(Data records)
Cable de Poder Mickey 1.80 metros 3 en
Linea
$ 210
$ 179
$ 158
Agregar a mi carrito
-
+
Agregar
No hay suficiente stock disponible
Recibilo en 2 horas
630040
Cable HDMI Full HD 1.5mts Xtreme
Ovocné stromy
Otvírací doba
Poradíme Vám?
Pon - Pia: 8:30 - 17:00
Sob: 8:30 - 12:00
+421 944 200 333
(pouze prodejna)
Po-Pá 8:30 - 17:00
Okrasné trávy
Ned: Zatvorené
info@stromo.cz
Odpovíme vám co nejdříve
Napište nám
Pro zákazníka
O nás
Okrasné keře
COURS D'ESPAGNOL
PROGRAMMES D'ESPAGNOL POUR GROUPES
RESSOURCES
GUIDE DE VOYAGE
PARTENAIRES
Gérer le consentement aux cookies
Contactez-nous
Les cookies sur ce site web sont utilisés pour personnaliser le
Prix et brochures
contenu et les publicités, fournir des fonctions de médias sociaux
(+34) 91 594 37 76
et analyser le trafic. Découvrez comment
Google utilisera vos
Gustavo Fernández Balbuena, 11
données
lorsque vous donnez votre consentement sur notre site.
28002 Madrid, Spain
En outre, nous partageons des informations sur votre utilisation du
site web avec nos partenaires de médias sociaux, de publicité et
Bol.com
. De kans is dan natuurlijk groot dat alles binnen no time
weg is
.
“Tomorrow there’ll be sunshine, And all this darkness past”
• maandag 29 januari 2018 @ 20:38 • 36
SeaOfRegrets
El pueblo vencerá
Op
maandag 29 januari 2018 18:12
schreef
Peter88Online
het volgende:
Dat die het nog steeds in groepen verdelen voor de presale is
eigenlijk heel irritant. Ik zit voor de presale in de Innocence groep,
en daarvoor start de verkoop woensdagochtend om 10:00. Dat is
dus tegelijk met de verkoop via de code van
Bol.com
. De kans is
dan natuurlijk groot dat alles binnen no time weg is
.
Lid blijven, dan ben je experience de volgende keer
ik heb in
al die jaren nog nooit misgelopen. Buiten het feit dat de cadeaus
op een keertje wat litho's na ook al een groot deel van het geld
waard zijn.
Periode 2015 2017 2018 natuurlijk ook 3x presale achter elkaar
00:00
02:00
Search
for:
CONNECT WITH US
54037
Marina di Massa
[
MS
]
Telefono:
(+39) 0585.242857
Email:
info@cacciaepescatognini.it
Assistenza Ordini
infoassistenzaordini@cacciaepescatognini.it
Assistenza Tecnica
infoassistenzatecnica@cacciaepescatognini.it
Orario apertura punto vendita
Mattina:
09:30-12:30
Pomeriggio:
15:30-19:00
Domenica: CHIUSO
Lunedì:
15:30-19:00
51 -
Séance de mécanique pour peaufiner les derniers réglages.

== Task details ==
The job here is to find each line above with the word "cacciaepescatognini" and copy it.

== Problem solution ==
info@cacciaepescatognini.it
infoassistenzaordini@cacciaepescatognini.it
infoassistenzatecnica@cacciaepescatognini.it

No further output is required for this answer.